7. Il résulte de l'instruction que le requérant a déclaré, lors de son audition par les services de police en date du 25 août 2016, n'avoir prêté aucune attention à la véracité de la nationalité française dont l'un des deux étrangers en situation irrégulière qu'il a employés se serait prévalu devant lui au moment de son embauche en lui présentant une fausse carte nationale d'identité. S'agissant de l'autre étranger qu'il a employé, et qui lui aurait présenté une carte d'identité italienne au moment de son embauche, le requérant d'une part, n'établit ni même n'allègue s'être acquitté des obligations qui lui incombent en vertu de l'article L. 5221-8 du code du travail. D'autre part, il ne saurait être regardé comme n'ayant pas été en mesure de savoir que le document qui lui aurait été présenté revêtait un caractère frauduleux dès lors qu'il a lui-même déclaré, lors de son audition, n'avoir prêté aucune attention à son authenticité. Par conséquent, M. D... n'est pas fondé à soutenir qu'il ne devrait pas être sanctionné en application des principes rappelés au point 6.

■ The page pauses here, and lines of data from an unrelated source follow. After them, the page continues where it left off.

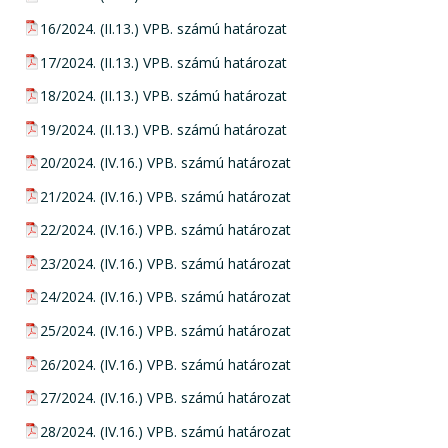
pdf csatolmány:
16/2024. (II.13.) VPB. számú határozat
pdf csatolmány:
17/2024. (II.13.) VPB. számú határozat
pdf csatolmány:
18/2024. (II.13.) VPB. számú határozat
pdf csatolmány:
19/2024. (II.13.) VPB. számú határozat
pdf csatolmány:
20/2024. (IV.16.) VPB. számú határozat
pdf csatolmány:
21/2024. (IV.16.) VPB. számú határozat
pdf csatolmány:
22/2024. (IV.16.) VPB. számú határozat
pdf csatolmány:
23/2024. (IV.16.) VPB. számú határozat
pdf csatolmány:
24/2024. (IV.16.) VPB. számú határozat
pdf csatolmány:
25/2024. (IV.16.) VPB. számú határozat
pdf csatolmány:
26/2024. (IV.16.) VPB. számú határozat
pdf csatolmány:
27/2024. (IV.16.) VPB. számú határozat
pdf csatolmány:
28/2024. (IV.16.) VPB. számú határozat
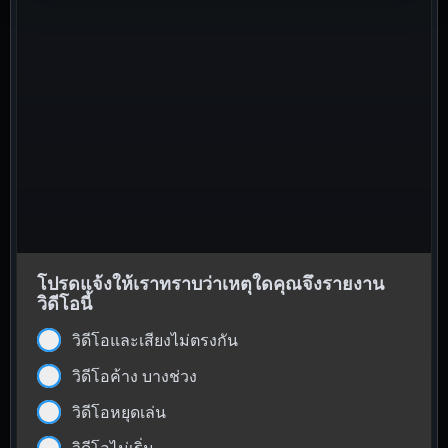
โปรดแจ้งให้เราทราบว่าเหตุใดคุณจึงรายงาน
วิดีโอนี้
วิดีโอและเสียงไม่ตรงกัน
วิดีโอค้าง บางช่วง
วิดีโอหยุดเล่น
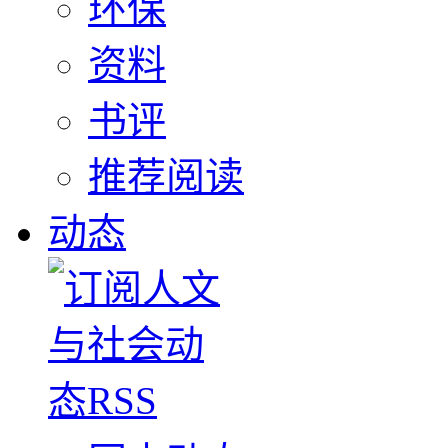
环保
资料
书评
推荐阅读
动态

S'agissant du montant de la contribution spéciale :
8. Aux termes de l'article L. 8256-2 du code du travail issu de la loi n°2016-274 du 7 mars 2016 : " Le fait pour toute personne, directement ou par personne interposée, d'embaucher, de conserver à son service ou d'employer pour quelque durée que ce soit un étranger non muni du titre l'autorisant à exercer une activité salariée en France, en méconnaissance des dispositions du premier alinéa de l'article L. 8251-1, est puni d'un emprisonnement de cinq ans et d'une amende de 15 000 euros (...). L'amende est appliquée autant de fois qu'il y a d'étrangers concernés ". Il résulte de l'instruction que les contributions litigieuses ont été appliquées à M. D... pour l'emploi de deux salariés étrangers. Leur somme, qui s'élève à 18 328 euros, n'excède donc pas le montant maximal de 30 000 euros applicable pour l'emploi de deux étrangers non munis des autorisations nécessaires qui résulte de ces dispositions.
9. Il résulte de tout ce qui précède que M. D... n'est pas fondé à soutenir que c'est à tort que, par le jugement attaqué, le Tribunal administratif de Montreuil a rejeté sa demande.
Sur les conclusions tendant à l'application de l'article L. 761-1 du code de justice administrative :
10. L'OFII n'étant pas la partie perdante dans la présente instance, les conclusions présentées par M. D... au titre de l'article L. 761-1 du code de justice administrative ne peuvent être que rejetées. Il y a lieu en revanche, dans les circonstances de l'espèce, de mettre à la charge de M. D... une somme de 1 500 euros à verser à l'OFII au titre des frais qu'il a exposés, non compris dans les dépens.
DECIDE :
Article 1er : La requête de M. D... est rejetée.
Article 2 : M. D... versera à l'Office français de l'immigration et de l'intégration une somme de 1 500 euros au titre de l'article L. 761-1 du code de justice administrative.
Article 3 : Le surplus des conclusions présentées par l'OFII est rejeté.